The final phase of the CTF (Capture the Flag) competition took place from 4–6 November at ESA’s ESTEC facility in the Netherlands, coinciding with the Security for Space Systems (3S) conference. For the first time, contestants engaged directly with operational spacecraft, the ION Satellite Carrier, in a live environment designed to simulate real-world cybersecurity threats in orbit.
A New Era in Space Security with CTF
The CTRLSpace CTF competition aimed to confront one of the fastest-growing challenges in the modern space economy: protecting satellites and orbital infrastructure from cyberattacks. According to D-Orbit, the event demonstrated not only the feasibility of in-orbit cybersecurity testing but also the urgent need to integrate protection mechanisms into every phase of satellite design.
“Cybersecurity has become a fundamental pillar of the new space economy,” said Grazia Bibiano, D-Orbit’s Country Leader for Portugal. “At D-Orbit, we integrate it from the very first design stages because security cannot be an add-on; it must be built into the DNA of every system we send into orbit.”
Davide Avanzi, D-Orbit’s Head of Space and Product Security, echoed this sentiment, emphasizing the complexity of the task: “Protecting space infrastructure is one of the most complex engineering challenges of our time. By adopting a security-by-design approach, we ensure mission resilience, data integrity, and trust in the space services of the future.”
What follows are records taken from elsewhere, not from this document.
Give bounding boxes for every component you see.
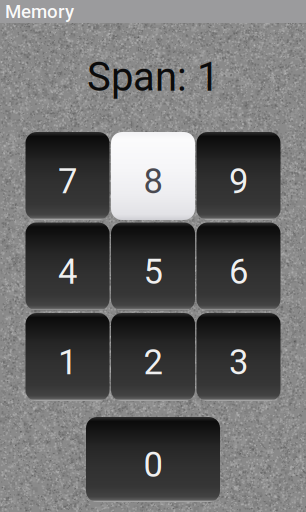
button[interactable]: 0: [86, 417, 220, 502]
staticText: 7: [58, 161, 77, 202]
staticText: 8: [144, 161, 162, 202]
staticText: 9: [229, 161, 248, 202]
staticText: 3: [229, 342, 248, 383]
staticText: 2: [144, 342, 162, 383]
staticText: 4: [58, 252, 77, 292]
button[interactable]: 8: [111, 132, 195, 220]
button[interactable]: 7: [26, 132, 110, 220]
button[interactable]: 4: [26, 222, 110, 310]
staticText: 0: [144, 445, 162, 485]
staticText: 1: [58, 342, 77, 383]
button[interactable]: 2: [111, 313, 195, 401]
staticText: 5: [144, 252, 162, 292]
staticText: Memory: [5, 1, 74, 22]
button[interactable]: 9: [196, 132, 280, 220]
button[interactable]: 6: [196, 222, 280, 310]
button[interactable]: 3: [196, 313, 280, 401]
staticText: Span: 1: [87, 54, 219, 100]
button[interactable]: 1: [26, 313, 110, 401]
staticText: 6: [229, 252, 248, 292]
button[interactable]: 5: [111, 222, 195, 310]
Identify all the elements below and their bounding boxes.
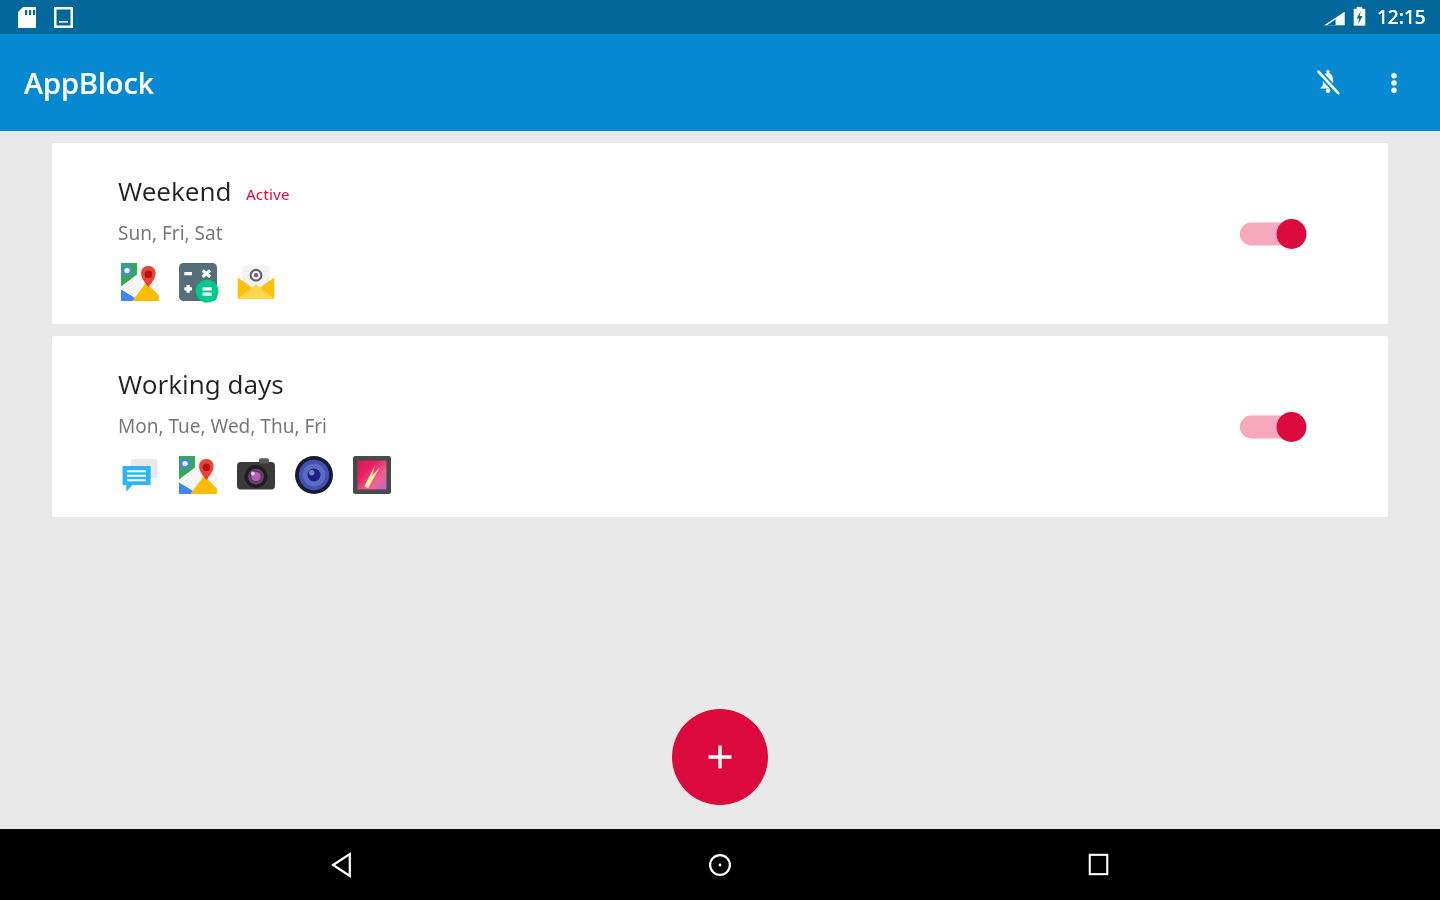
- button[interactable]: More options: [1366, 55, 1422, 111]
- staticText: AppBlock: [24, 63, 154, 102]
- button[interactable]: Toggle schedule: [1236, 212, 1312, 256]
- staticText: Weekend: [118, 173, 232, 208]
- button[interactable]: Recents: [1062, 829, 1134, 900]
- button[interactable]: Working days: [52, 336, 1388, 517]
- button[interactable]: Mute notifications: [1300, 55, 1356, 111]
- button[interactable]: Home: [684, 829, 756, 900]
- button[interactable]: Toggle schedule: [1236, 405, 1312, 449]
- staticText: Active: [246, 184, 290, 204]
- staticText: Mon, Tue, Wed, Thu, Fri: [118, 413, 328, 439]
- staticText: Working days: [118, 366, 284, 401]
- staticText: 12:15: [1377, 4, 1426, 30]
- button[interactable]: Add schedule: [672, 709, 768, 805]
- button[interactable]: Weekend: [52, 143, 1388, 324]
- staticText: Sun, Fri, Sat: [118, 220, 223, 246]
- button[interactable]: Back: [306, 829, 378, 900]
From Hundreds of Teams to One Winner
The competition attracted immense global interest. A total of 559 teams registered for the qualifying round, with 299 solving at least one challenge. Over 25 tasks, participants collectively submitted 660 correct flags, showcasing a wide range of cybersecurity expertise.
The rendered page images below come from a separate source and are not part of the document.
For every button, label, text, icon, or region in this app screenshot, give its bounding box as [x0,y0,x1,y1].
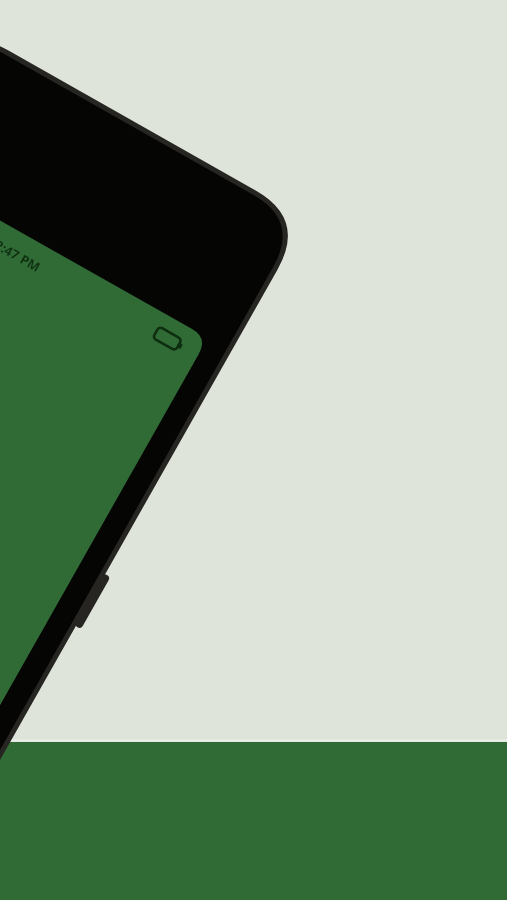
button[interactable]: Photo of phone running the app [0,0,507,900]
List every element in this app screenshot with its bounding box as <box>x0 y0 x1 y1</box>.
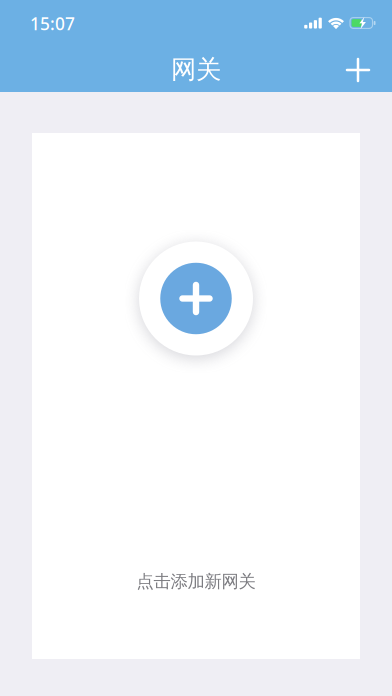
button[interactable]: Add gateway <box>336 48 380 92</box>
staticText: 网关 <box>171 54 221 85</box>
staticText: 15:07 <box>30 12 75 35</box>
button[interactable]: Add new gateway <box>131 234 261 364</box>
staticText: 点击添加新网关 <box>136 571 256 592</box>
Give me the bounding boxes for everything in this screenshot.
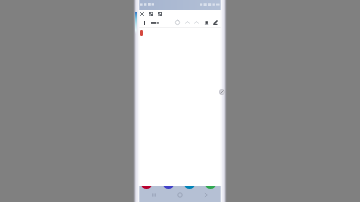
button[interactable] <box>141 178 152 189</box>
button[interactable] <box>163 178 174 189</box>
button[interactable]: Redo <box>193 19 200 26</box>
button[interactable]: Close <box>139 11 145 17</box>
button[interactable]: Edit note <box>219 89 225 95</box>
button[interactable]: Undo <box>184 19 191 26</box>
button[interactable] <box>184 178 195 189</box>
button[interactable]: Insert shape <box>157 11 163 17</box>
button[interactable]: Back <box>201 190 211 200</box>
button[interactable]: Home <box>175 190 185 200</box>
button[interactable]: Insert image <box>148 11 154 17</box>
button[interactable] <box>205 178 216 189</box>
button[interactable]: Recent apps <box>149 190 159 200</box>
button[interactable]: Rotate <box>174 19 181 26</box>
button[interactable]: Eraser <box>203 19 210 26</box>
button[interactable]: Pen <box>212 19 219 26</box>
button[interactable]: Pen <box>140 30 143 36</box>
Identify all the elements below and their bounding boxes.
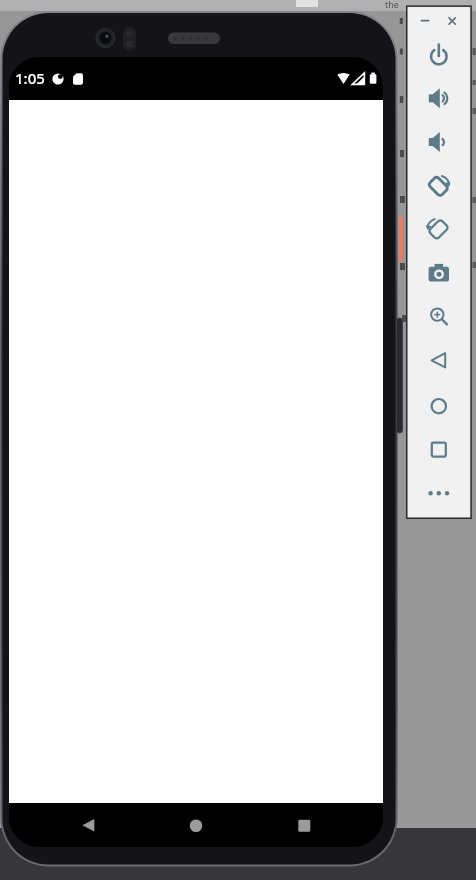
staticText: 1:05 bbox=[15, 68, 45, 88]
button[interactable] bbox=[423, 41, 454, 68]
button[interactable] bbox=[423, 303, 454, 330]
button[interactable] bbox=[423, 347, 454, 374]
button[interactable] bbox=[423, 128, 454, 155]
button[interactable] bbox=[423, 260, 454, 287]
button[interactable] bbox=[423, 479, 454, 506]
button[interactable] bbox=[414, 12, 430, 28]
button[interactable] bbox=[423, 435, 454, 462]
button[interactable] bbox=[78, 814, 102, 838]
button[interactable] bbox=[423, 172, 454, 199]
staticText: the bbox=[385, 0, 399, 10]
button[interactable] bbox=[443, 12, 459, 28]
button[interactable] bbox=[184, 814, 208, 838]
button[interactable] bbox=[423, 84, 454, 111]
button[interactable] bbox=[423, 391, 454, 418]
button[interactable] bbox=[423, 216, 454, 243]
button[interactable] bbox=[292, 814, 316, 838]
From this large pool, five finalist teams advanced to the live finals at ESA ESTEC. These top competitors were given the rare opportunity to test their skills against actual spacecraft systems. Using secure, isolated environments, the event employed three active ION satellites to deliver authentic telemetry data and command interfaces.
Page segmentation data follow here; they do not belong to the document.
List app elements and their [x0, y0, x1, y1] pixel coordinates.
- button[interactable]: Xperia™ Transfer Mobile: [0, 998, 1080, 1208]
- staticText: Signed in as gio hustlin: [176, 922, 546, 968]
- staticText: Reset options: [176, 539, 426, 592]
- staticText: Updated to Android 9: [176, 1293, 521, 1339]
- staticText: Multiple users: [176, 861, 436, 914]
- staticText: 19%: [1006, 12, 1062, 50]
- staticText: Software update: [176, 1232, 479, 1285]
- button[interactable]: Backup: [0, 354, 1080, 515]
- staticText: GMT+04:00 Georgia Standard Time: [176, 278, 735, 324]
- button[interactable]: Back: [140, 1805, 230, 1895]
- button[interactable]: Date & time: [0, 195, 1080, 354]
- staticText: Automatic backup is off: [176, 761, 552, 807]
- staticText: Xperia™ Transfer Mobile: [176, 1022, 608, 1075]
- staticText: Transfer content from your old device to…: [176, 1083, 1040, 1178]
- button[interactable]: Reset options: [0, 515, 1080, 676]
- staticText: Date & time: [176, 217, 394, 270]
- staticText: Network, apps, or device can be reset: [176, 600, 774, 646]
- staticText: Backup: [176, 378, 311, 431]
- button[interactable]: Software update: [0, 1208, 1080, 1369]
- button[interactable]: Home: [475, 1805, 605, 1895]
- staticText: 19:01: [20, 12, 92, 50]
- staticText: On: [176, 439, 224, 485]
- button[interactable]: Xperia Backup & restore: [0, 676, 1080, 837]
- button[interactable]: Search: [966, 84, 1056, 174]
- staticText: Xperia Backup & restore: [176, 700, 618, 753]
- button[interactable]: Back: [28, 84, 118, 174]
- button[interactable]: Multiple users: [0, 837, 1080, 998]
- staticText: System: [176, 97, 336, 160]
The finalists had to decode real telemetry, send command sequences, analyze orbital positions, and interact with onboard software to uncover vulnerabilities, an experience that mirrored genuine satellite operations. Ultimately, the team Superflat emerged victorious, securing the top spot in this historic satellite cybersecurity competition.
Testing the Future of Space Defense
According to Daniele Lain from mhackeroni, developing challenges for a space-based environment required unprecedented innovation. “The space environment poses unique issues to the development of engaging challenges,” he noted, highlighting the technical and logistical hurdles faced during the design of the CTF tasks.
Antonios Atlasis, Head of the System Security Section at ESA, noted the broader implications of the event. “Cybersecurity protection of space missions is not an option,” he stated.
“The successful implementation and execution of CTRLSpace CTF not only provided the unique opportunity for students from all over Europe to compete on cybersecurity challenges implemented in real satellites, but it also proved that the implementation of cybersecurity protection measures in satellites is possible, even for the most challenging security scenarios.”